The risky plan to sink a cabinet meeting
Shauna Aminath, then a senior advisor in the Maldives' President's Office, recalls the anxiety behind the operation. The team had just weeks to train 11 ministers-most non-divers, some with health concerns-to descend 6 meters (20 ft) below the Indian Ocean's surface. "We announced it in a press release, and suddenly the BBC, CNN, everyone wanted coverage," Aminath says. "That's when we realized: this wasn't just a local statement. It was going to be global."
Logistics were fraught. Ministers' schedules clashed; some fell ill. After two months of crash courses, the team ensured no one would kick up sand and ruin the shot-meaning even journalists were barred from diving. On , as ministers took their seats at submerged tables, a chaotic scene unfolded above water. A rogue reporter from a major TV network jumped in unannounced, forcing organizers to haul him out as other media protested what they perceived as favoritism.
A photo that 'put a face on climate change'
Below the waves, the spectacle unfolded with surreal precision. Ministers communicated via hand signals and waterproof notepads, their bubbles rising past coral as stripey fish darted between them. The centerpiece: a signed declaration urging global carbon cuts. When they resurfaced, President Mohamed Nasheed framed the stunt as a warning: "If we can't save the Maldives today, you can't save the world tomorrow."
The images-splashed across front pages and TV screens-achieved their goal. "Climate change was this abstract, slow-moving disaster," says Benoit Mayer, a climate law professor at the University of Reading. "Polar bears on ice floes were the old symbol.

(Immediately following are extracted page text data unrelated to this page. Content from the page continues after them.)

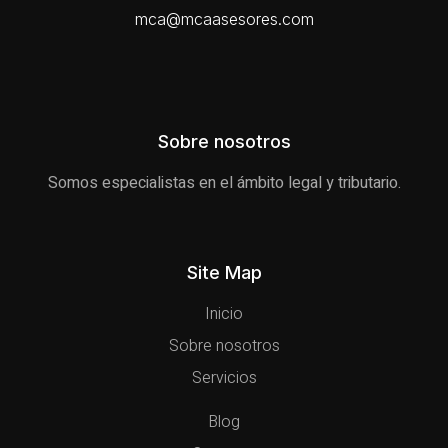
mca@mcaasesores.com
Sobre nosotros
Somos especialistas en el ámbito legal y tributario.
Site Map
Inicio
Sobre nosotros
Servicios
Blog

This was the first time we saw people as the victims." The Maldives, the world's lowest-lying nation (average elevation: 1 meter/3.3 ft), became the poster child for the "1.5°C to stay alive" campaign-a rallying cry from island states demanding tighter limits on global warming.
"Most people see the Maldives as a honeymoon paradise. They don't connect it to climate risks-how vulnerable we are. If our islands flood, if fish stocks collapse, if tourism falters, life here becomes unsustainable."

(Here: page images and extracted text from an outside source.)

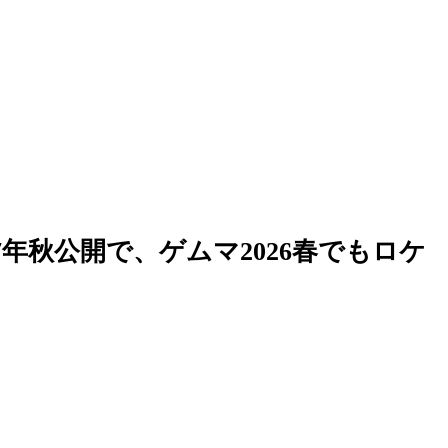
年秋公開で、ゲムマ2026春でもロケ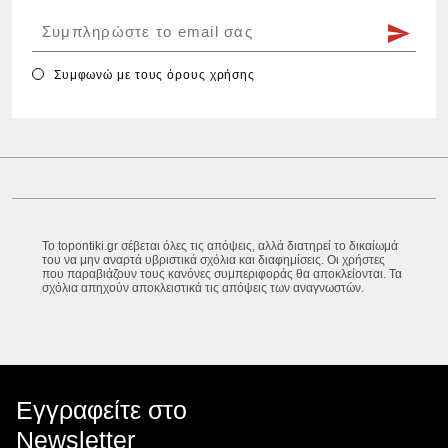
Συμφωνώ με τους
όρους χρήσης
Το topontiki.gr σέβεται όλες τις απόψεις, αλλά διατηρεί το δικαίωμά
του να μην αναρτά υβριστικά σχόλια και διαφημίσεις. Οι χρήστες
που παραβιάζουν τους κανόνες συμπεριφοράς θα αποκλείονται. Τα
σχόλια απηχούν αποκλειστικά τις απόψεις των αναγνωστών.
Εγγραφείτε στο
Newsletter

Shauna Aminath, former Maldivian government advisor
The 1.5°C target's unlikely catalyst
Scientists later validated the Maldives' urgency. A 2013-2015 review, prompted by the underwater stunt's momentum, revealed that 2°C warming-then the global target-would submerge 10 million more people and raise seas 10 cm (4 in) higher by 2100 than 1.5°C. "2°C isn't safe," says Joeri Rogelj, a climate scientist at Imperial College London who contributed to the report. "It's a defense line we must stay far behind."
The findings reshaped global ambition. At the 2015 Paris Agreement (COP21), the 1.5°C target was enshrined-an achievement partly credited to the Maldives' viral protest. Yet today, with 2024 marking the first full year above 1.5°C (albeit not yet a long-term breach), current policies project a catastrophic 2.8°C warming by 2100. "We're failing to meet 1.5°C," Rogelj admits, "but the target isn't dead. Now we must cut emissions and remove CO₂ from the air."
Controversy and the cost of tourism
The stunt's legacy isn't unblemished. Critics note the Maldives' reliance on aviation-its new airport terminal, built post-2009, aimed to double annual tourists to 7 million, despite flights contributing ~4% of global warming. "The image framed the Maldives as a victim," Mayer says, "but it didn't show the full picture." Aminath, now reflecting on the past decade, points to a more personal symbol of the crisis: "I've seen ministers show photos of their grandchildren. That's the image we need now-what happens to our children when they're our age?"
The underwater cabinet meeting inspired imitators, from Nepal's Everest summit cabinet to Tuvalu's knee-deep ocean speeches. Yet as the Maldives' shores erode, the question lingers: Can a single photo outlast the rising tides it warned against?